Professor E. Gyimah-Boadi, executive director of Afrobarometer and a champion of democracy across the continent, received the ASA’s Distinguished Africanist Award honoring his scholarship and service to the Africanist community.

Michael Bratton, professor emeritus at Michigan State University and senior adviser to Afrobarometer, was honoured for his scholarship, teaching, and leadership with the John Harbeson Distinguished Africanist Award from the African Politics Conference Group.

The awards were presented at the ASA’s 61st annual meeting in Atlanta.

The two men have collaborated for decades, joining forces with Robert Mattes in 1999 to create Afrobarometer, the pan-African research network committed to “giving voice” to ordinary citizens, and in 2004 to co-author the ground-breaking Public Opinion, Democracy, and Market Reform in Africa (Cambridge University Press).

Gyimah-Boadi, a prolific scholar and tireless advocate, is also the co-founder and former executive director of the Ghana Center for Democratic Development (CDD-Ghana).

A former professor in the Department of Political Science at the University of Ghana, Legon, he has held faculty positions at universities in the United States, including the School of International Service of the American University (Washington, D.C.), and fellowships at the Center for Democracy, Rule of Law and Development (Stanford University), the Woodrow Wilson International Center for Scholars, the U.S. Institute of Peace, and the International Forum for Democratic Development.

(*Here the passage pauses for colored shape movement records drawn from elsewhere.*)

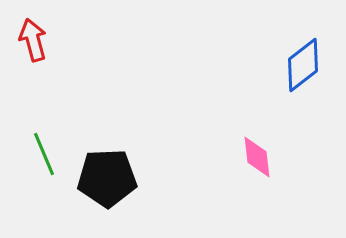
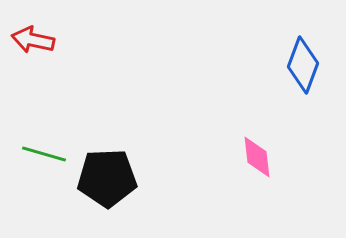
red arrow: rotated 63 degrees counterclockwise
blue diamond: rotated 32 degrees counterclockwise
green line: rotated 51 degrees counterclockwise
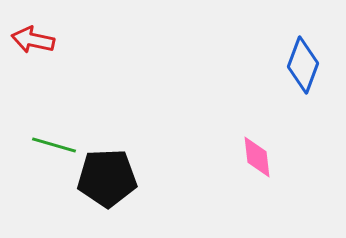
green line: moved 10 px right, 9 px up
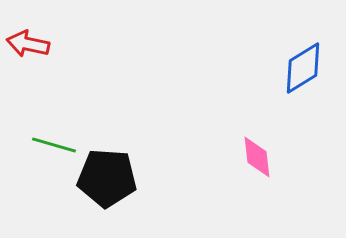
red arrow: moved 5 px left, 4 px down
blue diamond: moved 3 px down; rotated 38 degrees clockwise
black pentagon: rotated 6 degrees clockwise
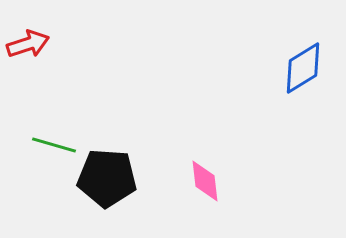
red arrow: rotated 150 degrees clockwise
pink diamond: moved 52 px left, 24 px down
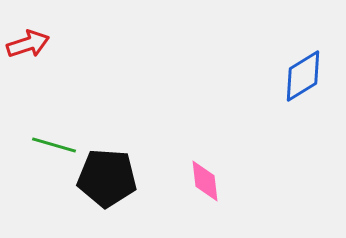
blue diamond: moved 8 px down
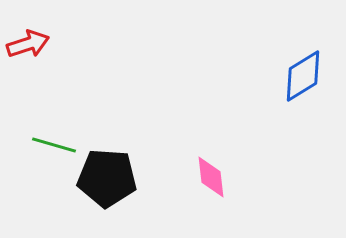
pink diamond: moved 6 px right, 4 px up
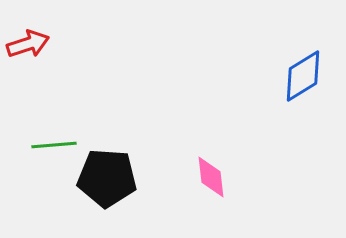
green line: rotated 21 degrees counterclockwise
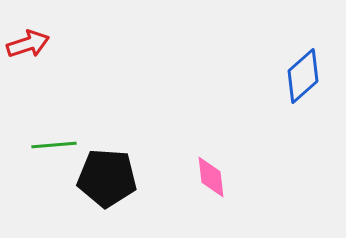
blue diamond: rotated 10 degrees counterclockwise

He is a fellow of the Ghana Academy of Arts and Sciences and a member of the editorial board of the Journal of Democracy and the Advisory Council of the Ibrahim Index of African Governance (London), among others.

Gyimah-Boadi’s articles have appeared in the Journal of Democracy and UNU-WIDER, among many others. His myriad other awards include the 2017 Martin Luther King, Jr. Award for Peace and Social Justice for advancing democracy, good governance, and economic opportunity.

Bratton, who retired this year as University Distinguished Professor of Political Science and African Studies at Michigan State University, is the author of six books, most recently Voting and Democratic Citizenship in Africa (Rienner, 2013) and Power Politics in Zimbabwe (Rienner, 2014). His articles have appeared in World Politics, The American Journal of Political Science, Comparative Politics, Comparative Political Studies, World Development, The Journal of Democracy, and The British Journal of Political Science, among others.

Bratton has served as a consultant to the World Bank, the United Nations Development Program, and USAID as well as numerous other international donor agencies and NGOs. He has been a Visiting Fellow at Nuffield College, Oxford, and a Jennings Randolph Senior Fellow at the U.S. Institute of Peace.